The total cost for their combined purchase was $49.57.
Now, let's set up the equation to solve for x:
8($2.59) + 5($5.59) - 2x = $49.57
This represents the cost of the items purchased by both Lilly and Samuel minus the cost of the glue sticks (2x).
Part B:
To determine the amount that each person should pay based on the supplies they selected, we need to calculate the individual costs for Lilly and Samuel.
For Lilly:
Lilly's cost = Cost of markers + Cost of poster boards + Cost of glue stick
Lilly's cost = $12.95 + $11.18 + x
For Samuel:
Samuel's cost = Cost of markers + Cost of poster boards + Cost of glue stick
Samuel's cost = $7.77 + $16.77 + x
To find the amount each person should pay, we need to solve the equation in Part A to determine the value of x, and then substitute that value into the respective equations for Lilly and Samuel.
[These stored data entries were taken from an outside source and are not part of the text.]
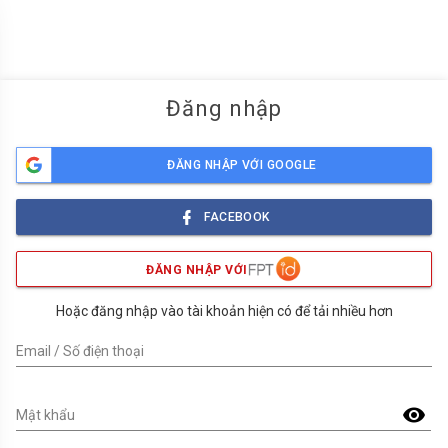
menu
Đăng nhập
ĐĂNG NHẬP VỚI GOOGLE
FACEBOOK
ĐĂNG NHẬP VỚI
Hoặc đăng nhập vào tài khoản hiện có để tải nhiều hơn
Email / Số điện thoại
visibility
Mật khẩu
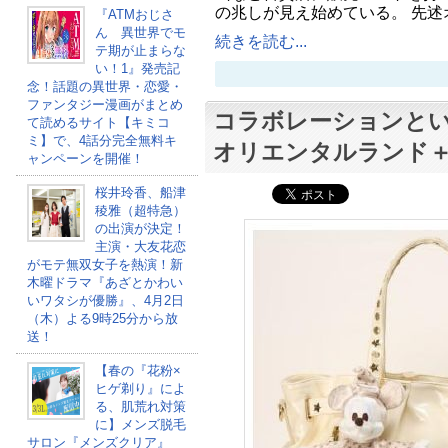
の兆しが見え始めている。 先述
『ATMおじさ
ん 異世界でモ
続きを読む...
テ期が止まらな
い！1』発売記
念！話題の異世界・恋愛・
ファンタジー漫画がまとめ
コラボレーションと
て読めるサイト【キミコ
ミ】で、4話分完全無料キ
オリエンタルランド
ャンペーンを開催！
桜井玲香、船津
稜雅（超特急）
の出演が決定！
主演・大友花恋
がモテ無双女子を熱演！新
木曜ドラマ『あざとかわい
いワタシが優勝』、4月2日
（木）よる9時25分から放
送！
【春の『花粉×
ヒゲ剃り』によ
る、肌荒れ対策
に】メンズ脱毛
サロン『メンズクリア』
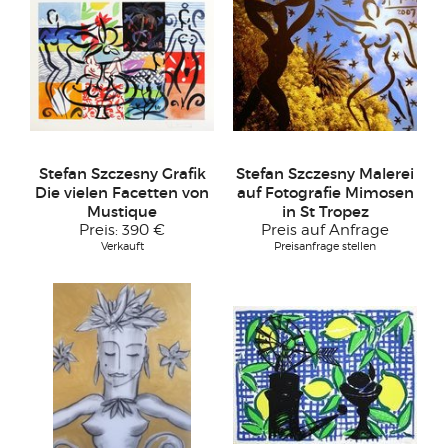
Stefan Szczesny Grafik
Stefan Szczesny Malerei
Die vielen Facetten von
auf Fotografie Mimosen
Mustique
in St Tropez
Preis:
390 €
Preis auf Anfrage
Verkauft
Preisanfrage stellen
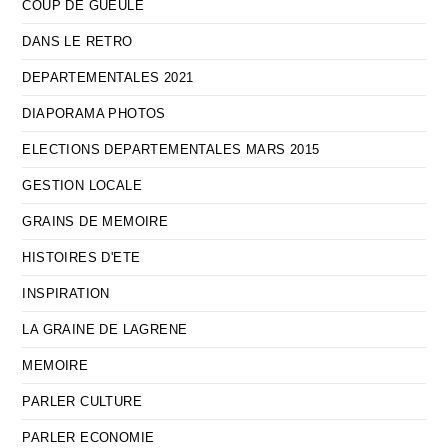
COUP DE GUEULE
DANS LE RETRO
DEPARTEMENTALES 2021
DIAPORAMA PHOTOS
ELECTIONS DEPARTEMENTALES MARS 2015
GESTION LOCALE
GRAINS DE MEMOIRE
HISTOIRES D'ETE
INSPIRATION
LA GRAINE DE LAGRENE
MEMOIRE
PARLER CULTURE
PARLER ECONOMIE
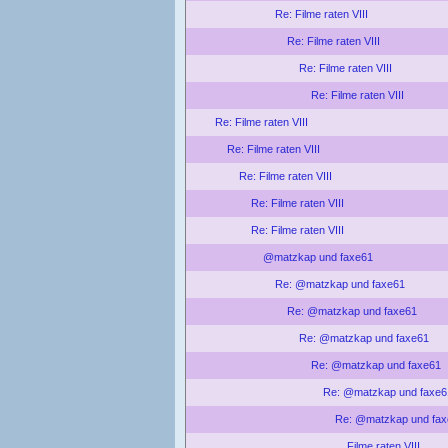
Re: Filme raten VIII
Re: Filme raten VIII
Re: Filme raten VIII
Re: Filme raten VIII
Re: Filme raten VIII
Re: Filme raten VIII
Re: Filme raten VIII
Re: Filme raten VIII
Re: Filme raten VIII
@matzkap und faxe61
Re: @matzkap und faxe61
Re: @matzkap und faxe61
Re: @matzkap und faxe61
Re: @matzkap und faxe61
Re: @matzkap und faxe6
Re: @matzkap und fa
Filme raten VIII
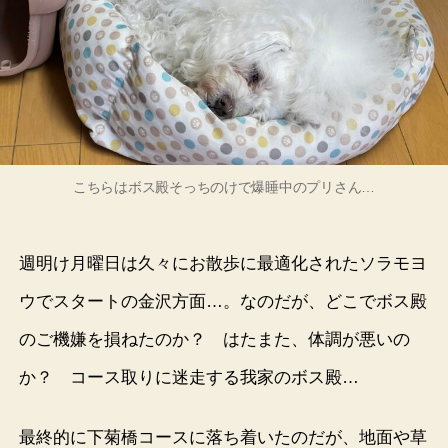
こちらはボス殿そっちのけで爆睡中のプリさん…
週明け月曜日は久々にお散歩に最適化されたソラモヨ
ウでスタートの金沢方面…。なのだが、どこでボス殿
のご機嫌を損ねたのか？ はたまた、体調が悪いの
か？ コース取りに迷走する我家のボス殿…
最終的に下菊橋コースに落ち着いたのだが、地面や草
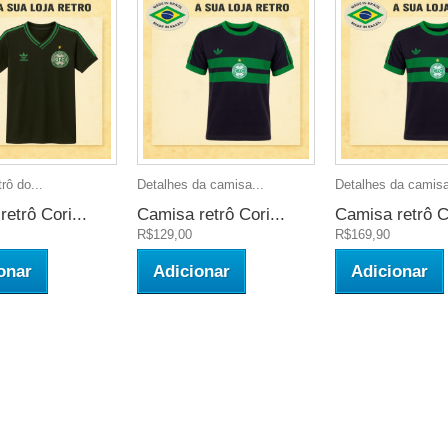
rô do...
Detalhes da camisa...
Detalhes da camisa
etrô Cori...
Camisa retrô Cori...
Camisa retrô Co
R$129,00
R$169,90
onar
Adicionar
Adicionar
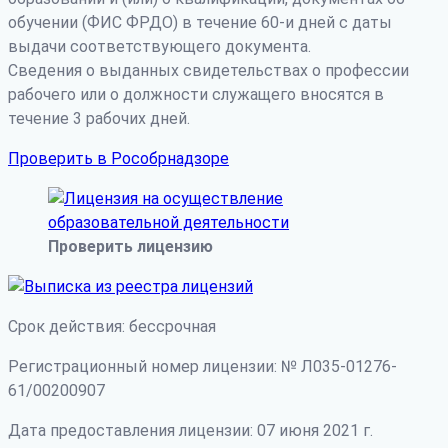
обучении (ФИС ФРДО) в течение 60-и дней с даты
выдачи соответствующего документа.
Сведения о выданных свидетельствах о профессии
рабочего или о должности служащего вносятся в
течение 3 рабочих дней.
Проверить в Рособрнадзоре
Проверить лицензию
Срок действия: бессрочная
Регистрационный номер лицензии: № Л035-01276-
61/00200907
Дата предоставления лицензии: 07 июня 2021 г.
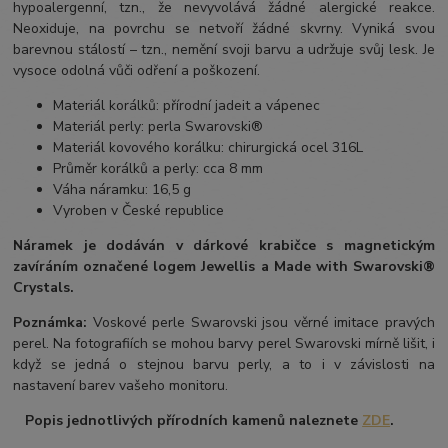
hypoalergenní, tzn., že nevyvolává žádné alergické reakce.
Neoxiduje, na povrchu se netvoří žádné skvrny. Vyniká svou
barevnou stálostí – tzn., nemění svoji barvu a udržuje svůj lesk. Je
vysoce odolná vůči odření a poškození.
Materiál korálků: přírodní jadeit a vápenec
Materiál perly: perla Swarovski®
Materiál kovového korálku: chirurgická ocel 316L
Průměr korálků a perly: cca 8 mm
Váha náramku: 16,5 g
Vyroben v České republice
Náramek je dodáván v dárkové krabičce s magnetickým
zavíráním označené logem Jewellis a Made with Swarovski®
Crystals.
Poznámka:
Voskové perle Swarovski jsou věrné imitace pravých
perel. Na fotografiích se mohou barvy perel Swarovski mírně lišit, i
když se jedná o stejnou barvu perly, a to i v závislosti na
nastavení barev vašeho monitoru.
Popis jednotlivých přírodních kamenů naleznete
ZDE
.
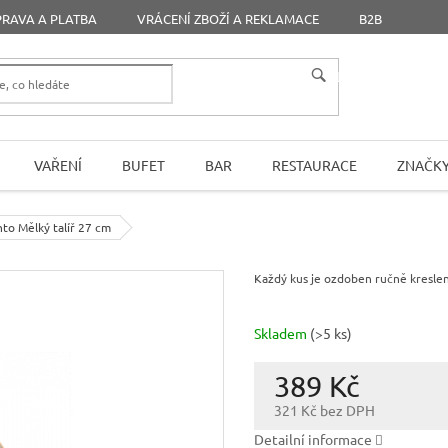
RAVA A PLATBA
VRÁCENÍ ZBOŽÍ A REKLAMACE
B2B
HLEDAT
VAŘENÍ
BUFET
BAR
RESTAURACE
ZNAČK
to Mělký talíř 27 cm
Každý kus je ozdoben ručně kresle
Skladem
(>5 ks)
389 Kč
321 Kč bez DPH
Měrná
Detailní informace
cena:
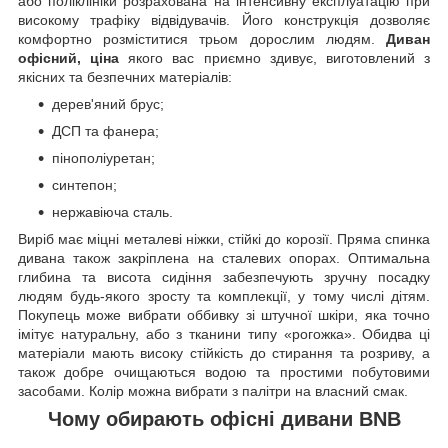
або поліклініки розрахована на інтенсивну експлуатацію при
високому трафіку відвідувачів. Його конструкція дозволяє
комфортно розміститися трьом дорослим людям.
Диван
офісний
,
ціна
якого вас приємно здивує, виготовлений з
якісних та безпечних матеріалів:
дерев'яний брус;
ДСП та фанера;
пінополіуретан;
синтепон;
нержавіюча сталь.
Виріб має міцні металеві ніжки, стійкі до корозії. Пряма спинка
дивана також закріплена на сталевих опорах. Оптимальна
глибина та висота сидіння забезпечують зручну посадку
людям будь-якого зросту та комплекції, у тому числі дітям.
Покупець може вибрати оббивку зі штучної шкіри, яка точно
імітує натуральну, або з тканини типу «рогожка». Обидва ці
матеріали мають високу стійкість до стирання та розриву, а
також добре очищаються водою та простими побутовими
засобами. Колір можна вибрати з палітри на власний смак.
Чому обирають офісні дивани BNB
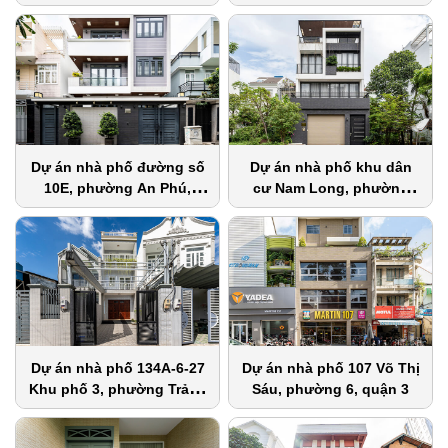
phường 26, quận Bình
Thạnh
Dự án nhà phố đường số
Dự án nhà phố khu dân
10E, phường An Phú,
cư Nam Long, phường
quận 2
Phước Long B, quận 9
Dự án nhà phố 134A-6-27
Dự án nhà phố 107 Võ Thị
Khu phố 3, phường Trảng
Sáu, phường 6, quận 3
Dài, Biên Hòa, Đồng Nai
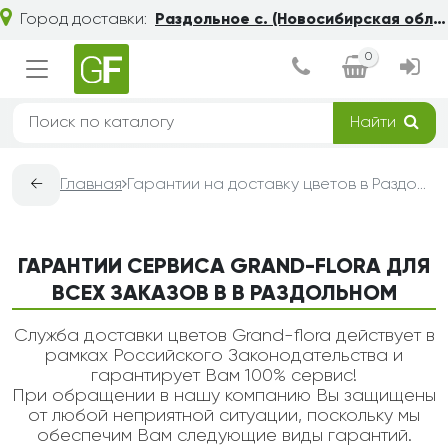
Город доставки:
Раздольное с. (Новосибирская обл.)
0
Найти
←
Главная
Гарантии на доставку цветов в Раздольном — Grand-Flora
ГАРАНТИИ СЕРВИСА GRAND-FLORA ДЛЯ
ВСЕХ ЗАКАЗОВ В В РАЗДОЛЬНОМ
Служба доставки цветов Grand-flora действует в
рамках Российского Законодательства и
гарантирует Вам 100% сервис!
При обращении в нашу компанию Вы защищены
от любой неприятной ситуации, поскольку мы
обеспечим Вам следующие виды гарантий.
Calculating the equation in Part A will give us the value of x.
Now let's find the correct responses:
Part A:
The equation that could be used to solve for x is:
A. 8($2.59) + 5($5.59) - 2x = $49.57
Part B:
To find the amount each person should pay, we need to solve the equation for x and substitute it into the respective equations for Lilly and Samuel.
Calculating the equation in Part A will give us the value of x.
Now let's find the correct responses:
Part B:
The correct response is:
A. Lilly's cost is $25.68 and Samuel's cost is $24.09
The equation that could be used to solve for x, the cost of one glue stick, is A. 8($2.59)+5($5.59)−2x=$49.57.
Based on the supplies they selected, Lilly's cost is $25.68 and Samuel's cost is $24.09. Answer: A.